Are you a fan of disposables or are electric razors your thing? Either way, there are some mistakes you might be making when sudsing up in the shower.
Wait a while.
Whether you’re in the shower or bath, wait a while before you start shaving. The warm water and steam will soften hair and open up follicles. Experts recommend soaking for about two to three minutes prior to starting your shave, so shampoo and condition or do a face mask pre-shave.
Don’t skip cream or gel.
Opting for just soap and water can lead to bloody nicks and cuts – soap doesn’t create the lubrication a razor needs to glide across skin. To really get a close, effective, and cut-free shave, invest in a good shaving cream or gel that’ll leave your legs smooth and moisturized. And take your skin type into consideration – if it’s sensitive, steer clear of products with fragrances and alcohol. If you have dry skin, spring for a moisturizing cream or gel (cream usually has added moisturizing qualities when compared to gel). If you run out, just use conditioner, which will work the same.

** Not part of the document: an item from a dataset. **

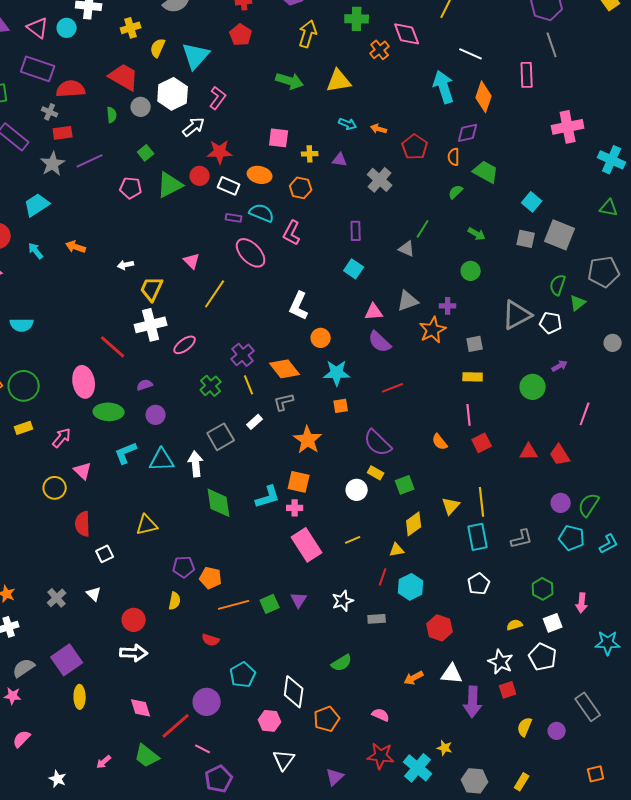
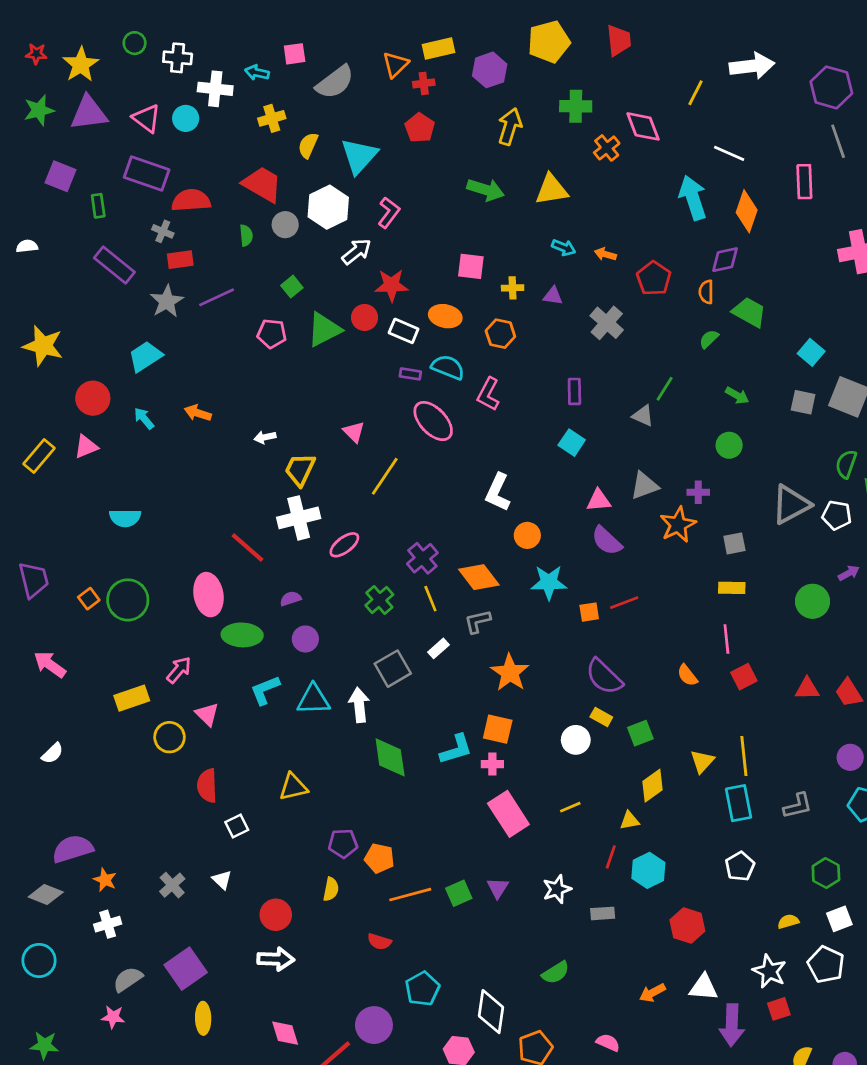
orange square: (341, 406) -> (589, 612), moved
yellow rectangle: (24, 428) -> (132, 698), moved, size x1.4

Pick the right razor for you.
All razors aren’t the same. It might be tempting to reach for the cheapest one, but to get optimal results, consider what razor will work best for you. Just like choosing a shave cream, consider your skin type. Is it dry? Purchase a razor with moisturizing strips. Is your skin extra-sensitive? There are razors formulated for that too.
Be mindful of your pattern.
You’ve probably always been told to shave “against the grain,” meaning go in the opposite direction of hair growth. But a smart move is to first do a simple shave down your leg, in the same direction of growth. This will reduce the chance of skin irritation and cuts, and will give skin time to become warm and lubricated. Then do a once-over in the opposite direction of growth for a super-close shave.
Don’t get attached to your blade.
Once your blade has gotten you through about 10 shaves, it’s time to switch it out. Hanging on to a past-its-prime razor can lead to infections, and dull blades can lead to ingrown hairs.
Keep your strokes short.
If you thought shaving from ankle to knee was the goal, you’re not alone. But smaller strokes are actually more effective. While you’re shaving, let the razor do the work – pressing down too hard can irritate skin, and the need to press down hard for a smooth shave is an indicator that it’s time to change your blade.
Not only does exfoliation make your skin silky smooth, it can also help guard against bumpy, red ingrown hairs and razor burn. Exfoliate often with either a loofa or an exfoliating scrub to slough away dead skin and to bring hair completely out of the follicle. An added advantage is that shaving also exfoliates skin by taking loose dead cells off along with hair.
Lotion up after you dry off.
Applying an alcohol-free moisturizing lotion after your shower will help legs stay sleek and smooth, and will also give your skin a nice glisten.
Banish Ingrown Hairs
An ingrown hair is one that fails to break the skin’s surface, and instead stays inside of its follicle, growing underneath the skin. Caused by excess dead skin cells or just the hair’s growth angle, ingrown hairs can be unsightly and painful. Prevent them by using sharp, never dull, razors and exfoliating areas you shave often. If that fails, try to remedy the bump by using a benzoyl peroxide wash, an antibiotic lotion, or a mild hydrocortisone cream, plus a warm wash rag to help the hair come to the surface.